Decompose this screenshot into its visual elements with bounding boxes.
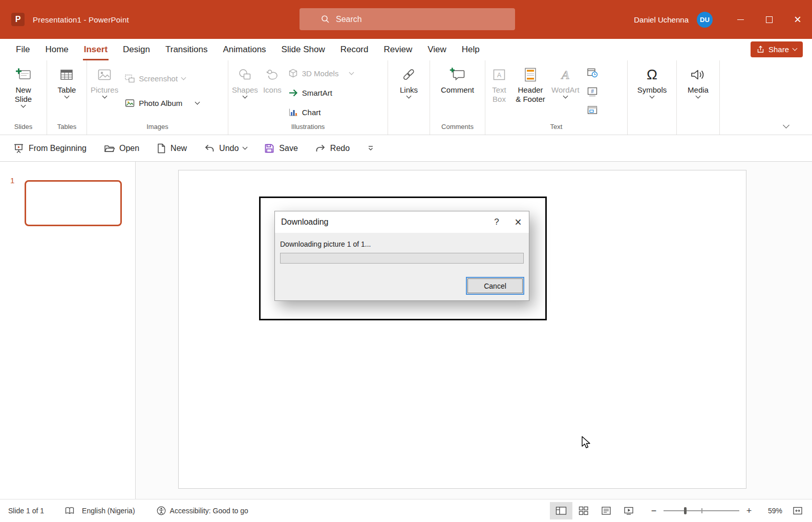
shapes-button[interactable]: Shapes xyxy=(229,61,261,98)
group-label-symbols xyxy=(629,123,675,135)
save-button[interactable]: Save xyxy=(264,143,297,154)
tab-file[interactable]: File xyxy=(8,39,37,60)
slide-sorter-icon xyxy=(579,506,589,515)
avatar[interactable]: DU xyxy=(697,12,713,28)
search-box[interactable]: Search xyxy=(300,8,515,30)
new-button[interactable]: New xyxy=(157,143,187,154)
chevron-down-icon xyxy=(195,99,200,104)
table-button[interactable]: Table xyxy=(55,61,79,98)
search-placeholder: Search xyxy=(336,15,362,24)
omega-icon: Ω xyxy=(647,67,657,82)
wordart-button[interactable]: A WordArt xyxy=(549,61,582,98)
tab-design[interactable]: Design xyxy=(115,39,158,60)
cancel-button[interactable]: Cancel xyxy=(467,278,523,293)
media-button[interactable]: Media xyxy=(685,61,711,98)
overflow-chevron-icon xyxy=(367,145,374,152)
ribbon-group-symbols: Ω Symbols xyxy=(628,60,677,135)
photo-album-icon xyxy=(125,99,135,107)
smartart-label: SmartArt xyxy=(302,89,332,97)
editing-canvas: Downloading ? × Downloading picture 1 of… xyxy=(136,162,812,499)
normal-view-button[interactable] xyxy=(550,502,572,519)
photo-album-label: Photo Album xyxy=(139,99,182,107)
tab-help[interactable]: Help xyxy=(454,39,487,60)
links-button[interactable]: Links xyxy=(397,61,420,98)
new-slide-label: New Slide xyxy=(12,85,35,104)
zoom-in-button[interactable]: + xyxy=(742,506,756,516)
dialog-titlebar[interactable]: Downloading ? × xyxy=(275,211,529,233)
zoom-level[interactable]: 59% xyxy=(759,507,782,515)
minimize-button[interactable] xyxy=(726,0,755,39)
slide-number-button[interactable]: # xyxy=(586,85,599,98)
tab-slide-show[interactable]: Slide Show xyxy=(274,39,333,60)
wordart-icon: A xyxy=(558,66,573,84)
ribbon-group-images: Pictures Screenshot xyxy=(87,60,228,135)
new-slide-button[interactable]: New Slide xyxy=(9,61,38,107)
ribbon-group-media: Media xyxy=(677,60,720,135)
date-time-button[interactable] xyxy=(586,67,599,79)
3d-models-button[interactable]: 3D Models xyxy=(284,67,358,80)
tab-transitions[interactable]: Transitions xyxy=(158,39,216,60)
tab-record[interactable]: Record xyxy=(333,39,376,60)
reading-view-button[interactable] xyxy=(595,502,617,519)
menu-bar: File Home Insert Design Transitions Anim… xyxy=(0,39,812,60)
table-icon xyxy=(59,66,74,84)
fit-to-window-icon xyxy=(793,506,803,515)
customize-toolbar-button[interactable] xyxy=(367,145,374,152)
close-button[interactable]: × xyxy=(783,0,812,39)
open-button[interactable]: Open xyxy=(104,144,139,153)
zoom-slider-tick xyxy=(701,508,702,513)
accessibility-button[interactable] xyxy=(157,506,166,515)
ribbon-group-slides: New Slide Slides xyxy=(0,60,47,135)
maximize-button[interactable] xyxy=(755,0,783,39)
object-button[interactable] xyxy=(586,104,599,117)
icons-button[interactable]: Icons xyxy=(261,61,284,95)
pictures-button[interactable]: Pictures xyxy=(88,61,121,98)
tab-insert[interactable]: Insert xyxy=(76,39,115,60)
chart-button[interactable]: Chart xyxy=(284,105,358,119)
group-label-comments: Comments xyxy=(431,123,484,135)
share-button[interactable]: Share xyxy=(751,41,803,57)
slide-thumbnail[interactable] xyxy=(25,180,122,226)
accessibility-status[interactable]: Accessibility: Good to go xyxy=(170,507,248,515)
tab-review[interactable]: Review xyxy=(376,39,420,60)
share-icon xyxy=(757,46,764,53)
reading-view-icon xyxy=(601,506,611,515)
tab-animations[interactable]: Animations xyxy=(216,39,274,60)
close-icon: × xyxy=(794,13,801,26)
tab-view[interactable]: View xyxy=(420,39,454,60)
header-footer-icon xyxy=(523,66,538,84)
photo-album-button[interactable]: Photo Album xyxy=(121,96,203,110)
text-box-button[interactable]: A Text Box xyxy=(486,61,512,104)
account-name[interactable]: Daniel Uchenna xyxy=(634,15,689,24)
header-footer-button[interactable]: Header & Footer xyxy=(512,61,549,104)
screenshot-button[interactable]: Screenshot xyxy=(121,72,203,85)
language-button[interactable]: English (Nigeria) xyxy=(82,507,135,515)
fit-slide-to-window-button[interactable] xyxy=(787,502,808,519)
symbols-button[interactable]: Ω Symbols xyxy=(635,61,670,98)
collapse-ribbon-button[interactable] xyxy=(784,120,788,129)
redo-button[interactable]: Redo xyxy=(315,144,350,153)
dialog-close-button[interactable]: × xyxy=(507,211,529,233)
status-bar: Slide 1 of 1 English (Nigeria) Accessibi… xyxy=(0,499,812,522)
undo-icon xyxy=(204,144,215,153)
dialog-help-button[interactable]: ? xyxy=(486,211,507,233)
zoom-slider[interactable] xyxy=(664,502,739,519)
comment-button[interactable]: Comment xyxy=(438,61,477,95)
spelling-button[interactable] xyxy=(65,507,75,515)
text-box-icon: A xyxy=(492,66,507,84)
tab-home[interactable]: Home xyxy=(37,39,76,60)
svg-text:A: A xyxy=(561,68,569,81)
chevron-down-icon xyxy=(783,122,789,128)
new-label: New xyxy=(170,144,187,153)
zoom-out-button[interactable]: − xyxy=(647,506,660,516)
slide-sorter-view-button[interactable] xyxy=(572,502,595,519)
smartart-button[interactable]: SmartArt xyxy=(284,86,358,99)
zoom-slider-thumb[interactable] xyxy=(684,507,687,514)
open-folder-icon xyxy=(104,144,115,153)
ribbon-group-links: Links xyxy=(388,60,430,135)
slide-show-button[interactable] xyxy=(617,502,640,519)
chevron-down-icon xyxy=(793,46,798,51)
from-beginning-button[interactable]: From Beginning xyxy=(13,143,87,154)
new-document-icon xyxy=(157,143,166,154)
undo-button[interactable]: Undo xyxy=(204,144,247,153)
☆ ☆ ☆ ☆ ☆ ☆ ☆
In the records above, how many lines include "dialog"? Answer with the number alone.

3